Why should you "obfuscate" your code

Walter G.

5 minute read

programming

The technical definition of code obfuscation is to transform a working piece of code into a difficult to read and decipher logical equivalent of the original code in order to increase overall security on a web application.

The term itself is not solely related to writing code. You can obfuscate a sentence for example by using difficult to define words and complex word structure. Some people might be able to make out the meaning of the original message, though they would require higher skill overall to do so.

And the same is true for the code equivalent. Some experts might be able to tell what an application does just based on the overall design pattern, but it won't be easy.

Why do we obfuscate code?

There are 2 primary reasons as to why a programmer would want to go through the extra step of distorting their codebase in order to make it hard to read.

The most typical reason, is for improved security. While a programmer's job is to keep a clear separation between client-side code and server-side code, it doesn't always happen. And the primary method of entry to your website is typically through client-side code.

Increase security on the client

Typically that means JavaScript code. The main downside of having a JavaScript heavy application, is that the code is essentially public to anyone willing to right-click and 'inspect' on any part of the page.

Take the following snippet for example:

function loadFeed(){
    // loads article feed


    Service.GetFeed(token,...);
}

While it isn't the most critical code that requires high levels of security, it still gives away information through its context. We know for example that this is where the article feed is coming from. And we know that there is some kind of Service module that is in charge of making web requests. We also know that somehow the token variable has some effect on the request as well.

Again, not the most critical code. And it's quite possibly one of the most common types of operations that you will see implemented in programming on most websites.

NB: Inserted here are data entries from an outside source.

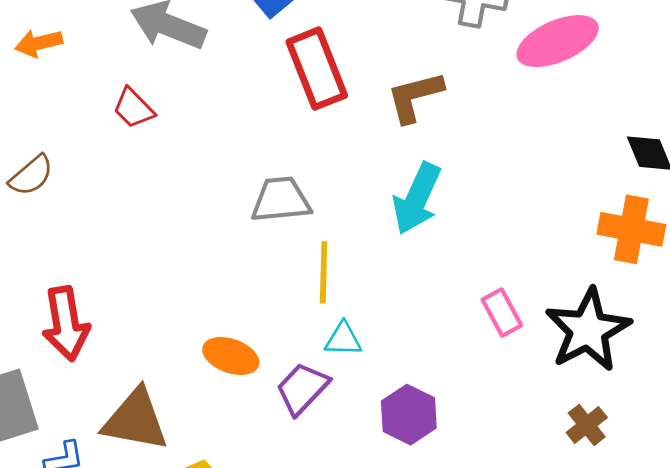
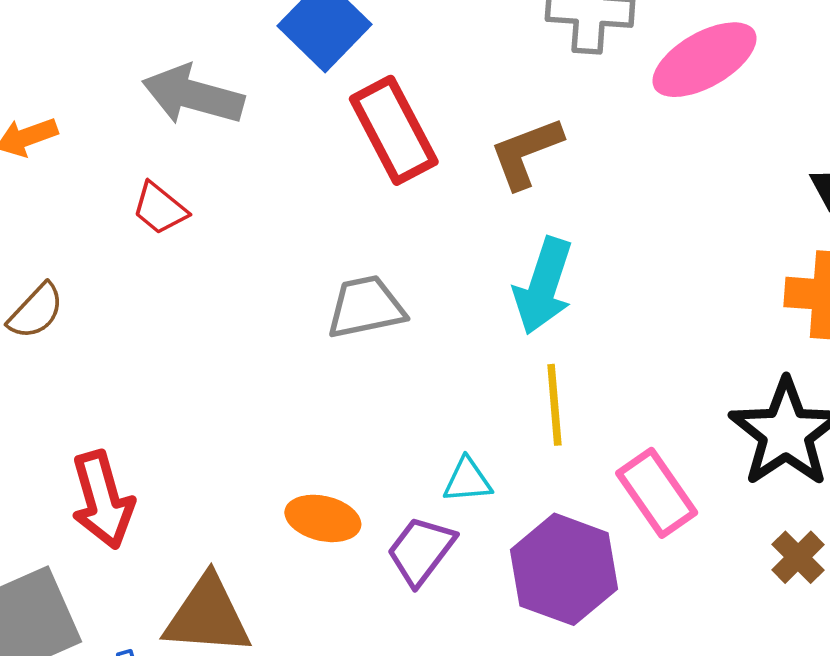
yellow line: (324, 272) -> (554, 405), moved
pink rectangle: (502, 312) -> (657, 493), moved, size x1.4
purple hexagon: (409, 415) -> (564, 569), size x1.4

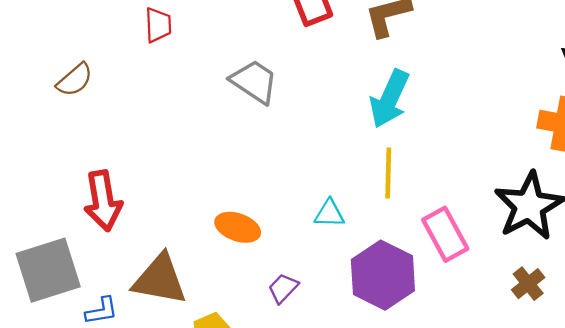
red trapezoid: (160, 209) -> (158, 25), turned -138
gray trapezoid: (366, 307) -> (254, 82), moved, turned 39
purple trapezoid: (421, 551) -> (283, 288), moved, size x0.7

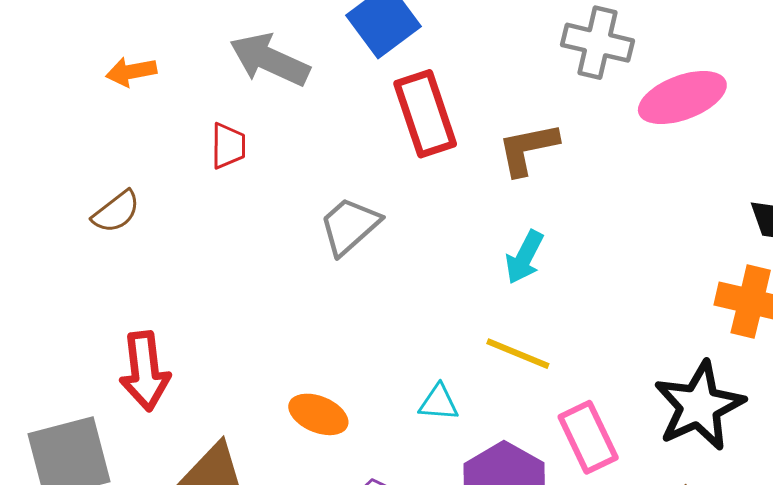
gray trapezoid: (254, 82) -> (350, 226), turned -78
cyan arrow: (390, 99) -> (524, 257), size x0.7
yellow line: (388, 173) -> (518, 354), turned -72

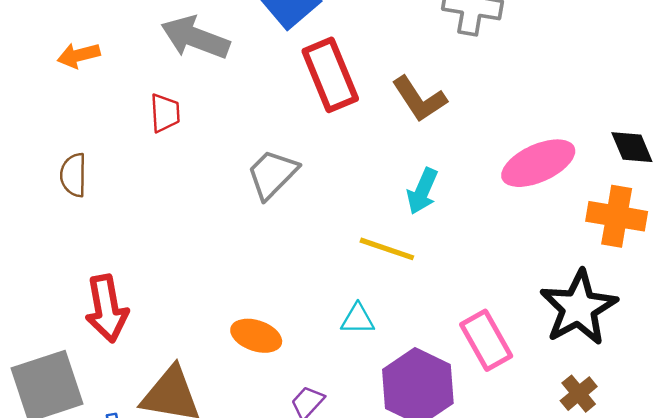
pink ellipse: (682, 97) -> (538, 163), moved
brown L-shape: (528, 149) -> (419, 99), turned -108
brown semicircle: (116, 212) -> (73, 175), turned 132
yellow line: (518, 354) -> (387, 249), moved

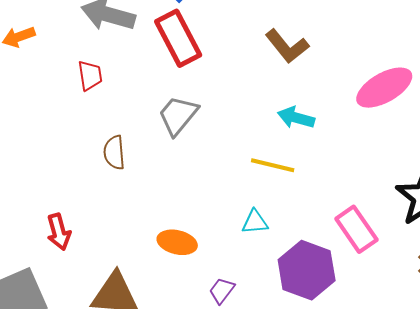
red rectangle: (330, 75) -> (178, 38), moved
brown semicircle: (73, 175) -> (114, 152), moved
cyan arrow: (422, 191) -> (296, 118), turned 87
red arrow: (107, 308) -> (59, 232), size x0.7

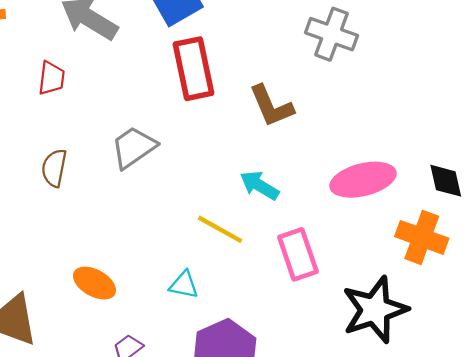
red rectangle: (178, 38) -> (194, 69), moved
pink rectangle: (356, 229) -> (298, 254), moved

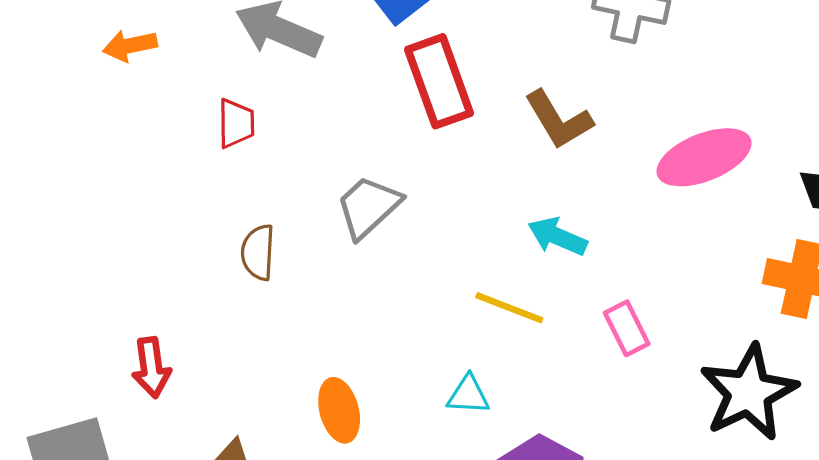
pink ellipse: (363, 180) -> (704, 157), moved
pink rectangle: (298, 254) -> (627, 328), size x0.7
orange ellipse: (94, 283) -> (339, 410), turned 54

Real websites though are huge. Unlike the sample code that is often found online in tutorials, a real high traffic website can contain hundreds to thousands of functions spread across multiple pages. So while one function probably won't give away too much information, hundreds of functions can definitely help to paint a better picture to any would be intruder.

By obfuscating any client-facing code, you are adding one extra layer of security similar to hashing a password or encrypting some piece of text.

Optimization

The second most popular reason to obfuscate your codebase, is in order to decrease the overall file size of the code. At least, most of the time. We'll discuss how the opposite may be true further down below. By replacing long and detailed function and variable names with single or double character identifiers, you can reduce the overall size drastically.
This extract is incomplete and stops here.